Hacker News new | ask | show | jobs
by refurb 2175 days ago
If landlords don't exists, the land is still there, and we lost nothing, since land can't be created or destroyed.

If landlords don't exist, people couldn't have a place to live unless they could purchase themselves. I think landlords are great - I can get a nice place to live and have none of the risk the landlord does. Property prices go down? I don't care. House burns down? I don't care. If I want to pick up and leave in a year? Great, here's notice. No real estate fees, paperwork, etc.

I think landlords offer a fantastic service.

1 comments

Two points I want to make.

> House burns down? I don't care.

You're conflating land rents and building rents. The "landlord", in their position as the building owner clearly provides a valuable service: the upfront capital/labour to construct the building and the maintenance. I'm not saying this shouldn't exists; it definitely should. They should capture all the profits that come from the rent you pay because of the building.
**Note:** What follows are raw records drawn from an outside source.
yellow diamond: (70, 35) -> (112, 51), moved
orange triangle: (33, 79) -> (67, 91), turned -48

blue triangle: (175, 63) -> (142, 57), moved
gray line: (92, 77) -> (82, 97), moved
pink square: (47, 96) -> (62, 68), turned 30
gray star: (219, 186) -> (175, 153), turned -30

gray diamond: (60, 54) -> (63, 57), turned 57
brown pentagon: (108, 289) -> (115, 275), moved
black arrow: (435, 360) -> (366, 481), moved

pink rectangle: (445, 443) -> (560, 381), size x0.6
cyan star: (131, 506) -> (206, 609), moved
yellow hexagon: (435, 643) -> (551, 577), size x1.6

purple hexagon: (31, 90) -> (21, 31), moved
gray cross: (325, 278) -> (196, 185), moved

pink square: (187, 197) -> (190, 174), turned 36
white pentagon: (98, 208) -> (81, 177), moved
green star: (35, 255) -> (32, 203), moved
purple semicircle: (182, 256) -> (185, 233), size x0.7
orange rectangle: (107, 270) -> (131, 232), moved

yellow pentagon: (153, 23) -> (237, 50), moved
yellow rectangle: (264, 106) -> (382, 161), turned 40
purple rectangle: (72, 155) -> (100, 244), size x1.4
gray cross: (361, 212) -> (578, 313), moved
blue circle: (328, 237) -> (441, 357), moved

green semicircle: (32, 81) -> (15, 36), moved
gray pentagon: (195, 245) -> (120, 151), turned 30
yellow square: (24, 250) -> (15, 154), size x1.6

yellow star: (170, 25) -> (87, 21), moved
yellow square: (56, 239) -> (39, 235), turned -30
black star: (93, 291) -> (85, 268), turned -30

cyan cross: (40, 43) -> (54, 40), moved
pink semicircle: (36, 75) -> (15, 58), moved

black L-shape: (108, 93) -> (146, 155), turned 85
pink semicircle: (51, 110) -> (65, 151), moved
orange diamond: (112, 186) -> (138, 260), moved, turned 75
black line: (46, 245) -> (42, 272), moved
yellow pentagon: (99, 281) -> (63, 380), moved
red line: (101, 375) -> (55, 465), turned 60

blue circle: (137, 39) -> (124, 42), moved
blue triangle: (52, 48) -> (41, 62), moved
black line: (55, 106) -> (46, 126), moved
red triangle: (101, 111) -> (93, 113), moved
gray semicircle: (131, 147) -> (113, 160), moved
My point is simply that they shouldn't be able to profit from the landownership itself.

> people couldn't have a place to live unless they could purchase themselves. > Property prices go down? I don't care.

The only reason land has a purchase cost in the first place is because you can extract a rent from it indefinitely. If land did not allow you to extract a rent from it in perpetuity [0], the purchase price would go to zero.

[0] - we can achieve this through a land value tax equal to the rent you could extract from the land.

Some people buy land to live on indefinitely, with no plans to rent or resell. How would you decide who gets to live in North Beach and who has to commute from San Bruno, if not price?
The idea is that we charge a land value tax (https://en.wikipedia.org/wiki/Land_value_tax) equal to market rent value of the land. So you're free to own the land if you pay the tax.

This tax would obviously be higher in desirable areas, so there would still be a price mechanism to ensure that the land is allocated effectively. If I bought a parcel of land in North Beach, but then didn't use it productively, I probably wouldn't be able to pay the tax and I would have to get rid of it. Additionally, since the market value of land reflects its most productive use, it would incentivize using the land in the efficient use (ie. densely in a high value area, since that lets you split the tax over more people).

You don't seem to understand what the term rent means. It's the act of giving someone temporary access to something and charging based on the amount of time it has been used. That's a pretty useful service if you don't have enough money to outright own your house or apartment.
Do you really think I don't understand what rent means? I pay rent every month, I better go figure out what it is I'm actually paying...

I'm not proposing we do away with rent as a concept. In the current situation, when you pay rent, you're really paying two rents combined.

The first rent corresponds to renting the land the building is on. This rent is why an equivalent apartment has a higher rent in SF than it does in Detroit or Houston.

The second rent corresponds to renting the building/unit itself. This rent is why a 2 bedroom apartment has a higher rent than a 1 bedroom apartment.

Now, the first rent is entirely uncorrelated with the value the landlord provides. It is essentially paid due to the landlord owning a monopoly on scarce good, which is only valuable due the community and government putting the effort to make the area valuable. Someone who owns land in downtown NYC didn't make it valuable, it became valuable because the government built the infrastructure to make the city livable, and the other residents made the city into a place where people want to live. Therefore, it's only fair that this rent goes to the commons rather than the landowner, where it can then be used to fund the government, rather than through other taxes.

What I propose is a land value tax equal to this land rent, so it is returned to the commons. The owner is still free to keep the rent from the building. This ideology is https://en.wikipedia.org/wiki/Georgism, and is pretty well supported from both an economic and fairness perspective.

Unless you can magically bring a home into existence, you will always pay for it in some way: Taxes, Interest, Rent.

And any one issuing any money to build anything won't be doing it unless it is profitable.

What you are against is basically profit. Unfortunately there is no way to arrive here(even with taxes) unless you can arrive at 0 inflation.